No Margin for Error
Scotland has seen an upward trend in poverty since the mid-2010s in addition to widening inequality across various measures, including wealth and health (1). As poverty continues to widen and deepen, it becomes increasingly important for us to examine our approach to addressing poverty across Scotland. In his 2017 memoir, Poverty Safari: Understanding the Anger of Britain's Underclass, Darren McGarvey noted that so often conversations about poverty are “dominated by people with little direct experience of being poor,” (2). He highlights how deeply ingrained our societal misunderstanding of poverty is, and how current conceptualisations of poverty often overlook the “context of stress and how that in itself is a causal factor in comfort eating, smoking, gambling, binge drinking, substance misuse and various cultures of aggression and violence,” (3) that impact daily life, health and mental wellness.
As frontline professionals, social workers work directly with people experiencing poverty. We continuously witness the effects of poverty such as lack of access to quality housing and food. These all significantly affect physical and mental health. As McGarvey stresses, poverty means there is no margin for error. When something goes awry or there is a shift in needs, feelings of stress, anger and frustration can surface because even small changes can mean a catastrophic drain on limited time, energy and finances (4). Social work as a profession therefore must be sensitive and responsive to the social and interpersonal difficulties that may arise from poverty.
Whilst social workers undertake public protection duties in our work, our main aim is to improve people’s lives by supporting people through such social and interpersonal challenges (5). Our work to alleviate the impacts of poverty includes ensuring people are claiming all the social security they are entitled to, connecting people to local resources like food banks and organisations that can provide support, and empowering individuals and communities in line with the principles of social justice and human rights (6).
What is clear to those who work in social work, and those challenging poverty more broadly, is there are many factors that influence the experience of poverty and that the cumulative effect of these factors can make it extremely difficult to find a way through or out of poverty.
That is why BASW UK launched our anti-poverty campaign ‘Social Work Stands Against Poverty’ calling for concrete action to address poverty. The campaign asks the UK Government to:
- Extend the debt breathing space scheme from 60 days to 180 days which would allow for a ‘pause’ on action and contact from creditors that also prevents interest, fees, penalties, or charges being added during the full 180-day period.
- Freeze evictions during the cost-of-living crisis to prevent further homelessness.
- Scrap the two-child cap on benefits which impacts many families and disproportionately affects women and families from minoritised groups who may have larger families.

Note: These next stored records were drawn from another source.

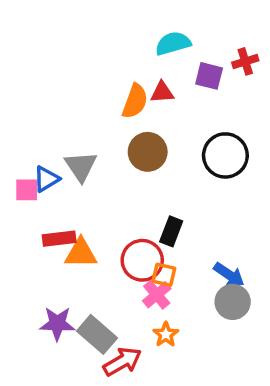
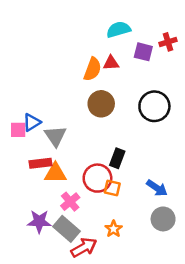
gray triangle: (81, 166) -> (55, 136), moved
pink cross: (157, 295) -> (70, 202), moved
gray circle: (233, 302) -> (163, 219), moved

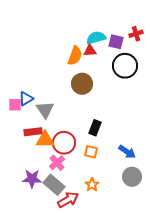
cyan semicircle: (119, 30) -> (96, 38), moved
black circle: (154, 106) -> (125, 66), moved
red circle: (97, 178) -> (64, 143), moved

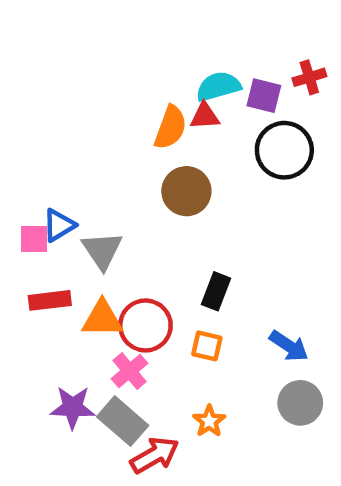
red rectangle: (33, 132) -> (50, 300), moved

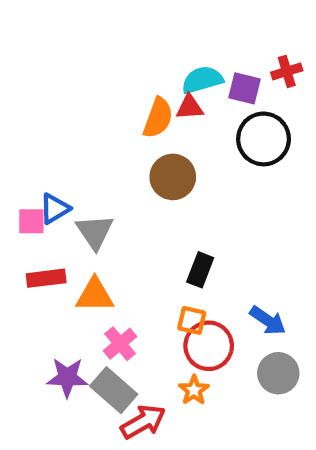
red circle: (145, 325) -> (209, 346), moved

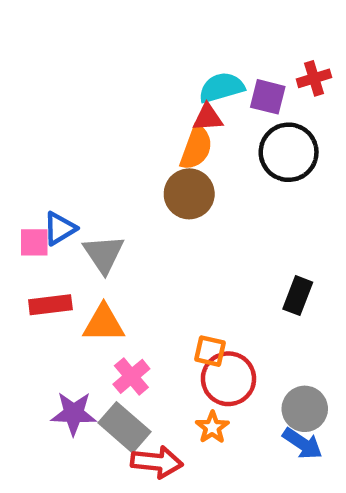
orange semicircle: (158, 118) -> (196, 148), moved
black rectangle: (200, 270) -> (298, 296), moved
blue arrow: (268, 320) -> (302, 444), moved
red arrow: (143, 422) -> (157, 462), turned 36

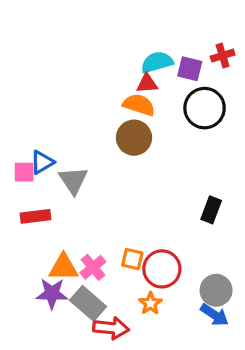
orange semicircle: (196, 148) -> (139, 105), turned -92
orange triangle: (104, 323) -> (63, 267), moved
orange square: (210, 351) -> (132, 259), moved

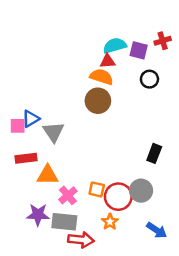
black circle: (205, 108) -> (149, 79), size x0.6
orange triangle: (63, 267) -> (48, 175), moved
gray circle: (216, 290) -> (141, 191), moved
gray rectangle: (88, 303) -> (64, 222), turned -35

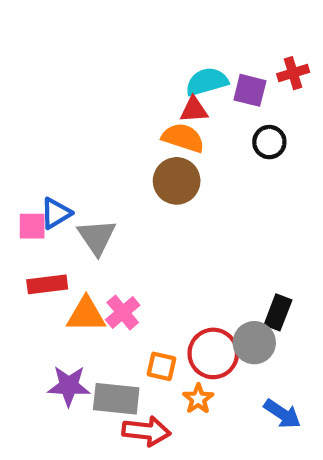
black rectangle: (154, 153) -> (278, 312), moved
orange square: (97, 189) -> (162, 366), moved
pink cross: (68, 195) -> (123, 312), moved

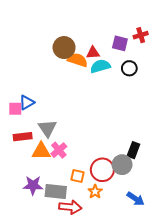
cyan semicircle: (207, 82) -> (100, 66), moved
orange semicircle: (183, 138) -> (78, 60), moved
brown circle: (177, 181) -> (64, 48), moved
gray triangle: (97, 237) -> (47, 128), moved

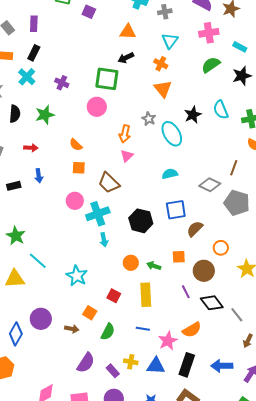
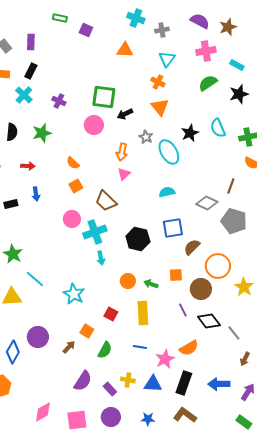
black arrow: (126, 58) -> (125, 114), moved
orange square: (79, 168) -> (76, 186), turned -32
orange circle: (221, 248) -> (218, 266), size x1.6
brown arrow: (72, 329) -> (69, 347), turned -56

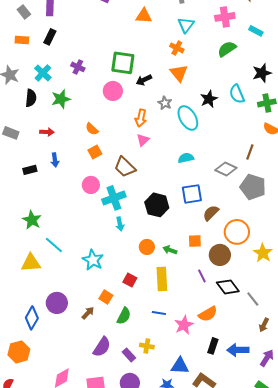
black star: (239, 94) -> (262, 73), moved
cyan cross: (24, 95) -> (43, 73), moved
black rectangle: (184, 383) -> (213, 346), moved, size x0.7
blue triangle: (153, 384) -> (180, 366), moved

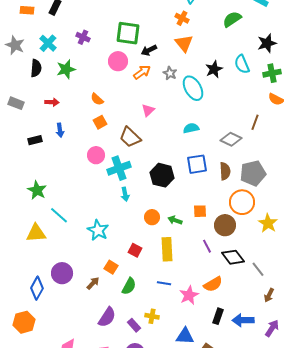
orange arrow: (141, 118) -> (142, 72), moved, turned -138
gray pentagon: (253, 187) -> (253, 173), moved, turned -30
brown semicircle: (211, 213) -> (225, 171), moved, turned 132

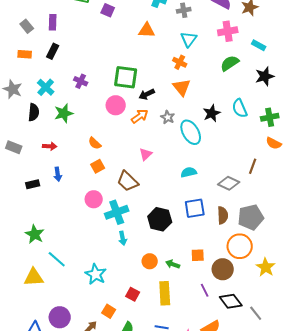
black star: (267, 43) -> (265, 76), moved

Though these few changes are not nearly enough, our hope is that action on these asks will bring some immediate and tangible relief to those experiencing financial hardship. SASW is committed to challenging poverty and will continue to press for transformative change whenever we are able.
We also wish to acknowledge and thank all those that are working to end poverty in Scotland. We believe progress will come from collective effort and look forward to continued collaboration with our peers here and across the UK.